Wim Wenders, 1995 (Allemagne)

Wenders fête les cent ans du cinéma en tournant un petit documentaire sur ses origines. En compagnie de ses élèves de l’école de Munich, il nous présente trois pionniers oubliés de la projection d’images animées en Allemagne. Ainsi, le 1er novembre 1895, à Berlin, deux mois ou environ avant la première séance publique du Cinématographe des Lumière à Paris (où seront entre autres projetés La sortie de l’usine Lumière et L’arroseur arrosé), les frères Skladanowsky montrent huit films très courts*, montés en boucle, à un public de curieux ayant payé leur place. Les Skladanowsky, Max, Eugen et Emil, étaient bien les premiers avec leur invention, le « Bioskop », mais en assistant ensuite à la projection des Lumière au Grand Café à Paris, ils se rendent aussi compte que leur invention est moins satisfaisante que celle des Français…

Pour nous raconter l’aventure de ces bricoleurs de l’image, le documentaire s’appuie d’abord sur le témoignage de Lucy Skladanowsky, la plus jeune des filles de Max (jeune fille de quatre-vingt-dix ans ou environ, c’est-à-dire au moment du tournage à peine moins que le cinéma). Le documentaire s’appuie également sur des archives, photos, folioscopes, plaques de verre et petits films. L’ensemble demeurant malgré tout insuffisant pour un long métrage, Wenders fait appel à des acteurs et reconstitue les recherches en atelier, les premiers essais ainsi que la représentation publique au théâtre du Wintergarten. Certaines séquences font alors sentir l’effervescence qu’il pouvait y avoir en ce temps-là entre inventeurs dans le domaine de l’image animée. C’est comme si tous avaient compris qu’il n’y avait plus d’obstacles techniques pour enfin amener le pré-cinéma à sa prochaine étape. Le documentaire met aussi en avant les liens étroits que ce monde naissant entretenait toujours avec celui des foires, du théâtre et du spectacle (le numéro de boxe contre le kangourou, le jonglage de l’oncle, la danse des Cosaques, le cancan…).
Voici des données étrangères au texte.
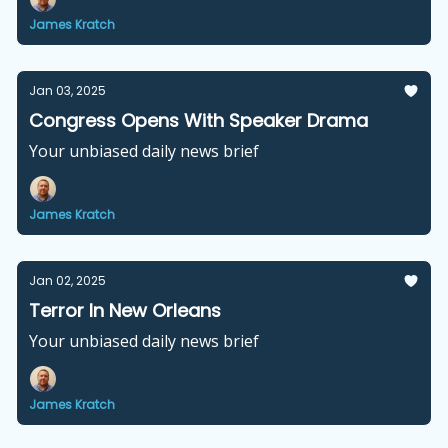
James Kratch
Jan 03, 2025
Congress Opens With Speaker Drama
Your unbiased daily news brief
James Kratch
Jan 02, 2025
Terror In New Orleans
Your unbiased daily news brief
James Kratch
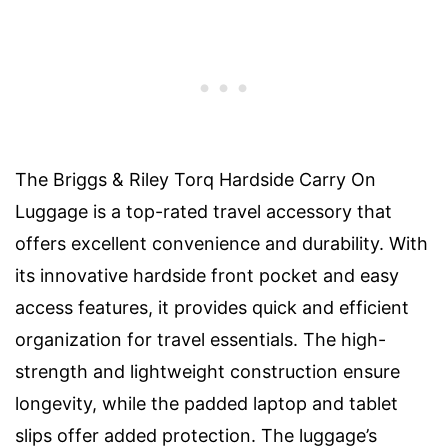
The Briggs & Riley Torq Hardside Carry On
Luggage is a top-rated travel accessory that
offers excellent convenience and durability. With
its innovative hardside front pocket and easy
access features, it provides quick and efficient
organization for travel essentials. The high-
strength and lightweight construction ensure
longevity, while the padded laptop and tablet
slips offer added protection. The luggage’s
La réalisation mêle les effets. Alors que l’entretien avec Lucy est filmé chez elle en couleur, Wenders et ses coréalisateurs tournent les reconstitutions en noir et blanc à l’aide d’une caméra à manivelle de l’époque. La voix off est confiée à une enfant qui joue Gertrud, la fille aînée de Max, et tout le documentaire gagne en ingénuité et en malice. La fiction et la réalité se mélange, des trucages simples à la Méliès, presque essentiels, ponctuent le récit, et on assiste même, bien avant Gondry, au premier film « sweedé » de l’histoire (le film de la Danse serpentine ayant brûlé à cause d’une amourette, et qu’il fallut retourner avec d’autres moyens à quelques heures de la séance publique).

Au milieu d’une décennie méprisée par les critiques, disons entre Jusqu’au bout du monde (1991) et The Million Dollar Hotel (2000), Wenders retrouve avec ses étudiants un peu de légèreté. L’hommage est donc sans prétention et la parenthèse amusée.

* Lutte, Serpentinen Tanz, Der Jongleur, Das Boxende Känguruh, Bauertanz zweier kinder… Tous datant de 1895.